• _Required action_: From the records below, return every line containing the word "задній".

___ Records to use

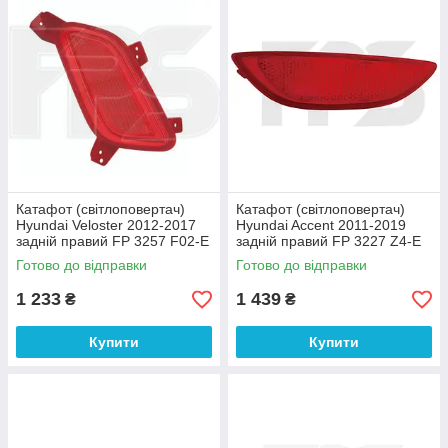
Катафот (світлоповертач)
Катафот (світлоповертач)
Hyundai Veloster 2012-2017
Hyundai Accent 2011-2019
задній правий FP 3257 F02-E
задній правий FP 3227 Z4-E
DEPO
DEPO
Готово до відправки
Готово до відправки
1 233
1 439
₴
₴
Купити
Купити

______
___ Records to use

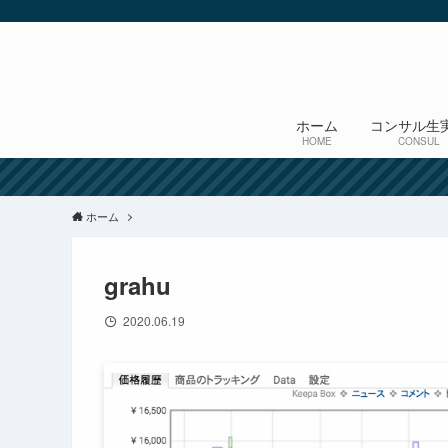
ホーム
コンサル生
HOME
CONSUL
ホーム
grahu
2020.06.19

______

• _Response box_:
задній правий FP 3257 F02-E
задній правий FP 3227 Z4-E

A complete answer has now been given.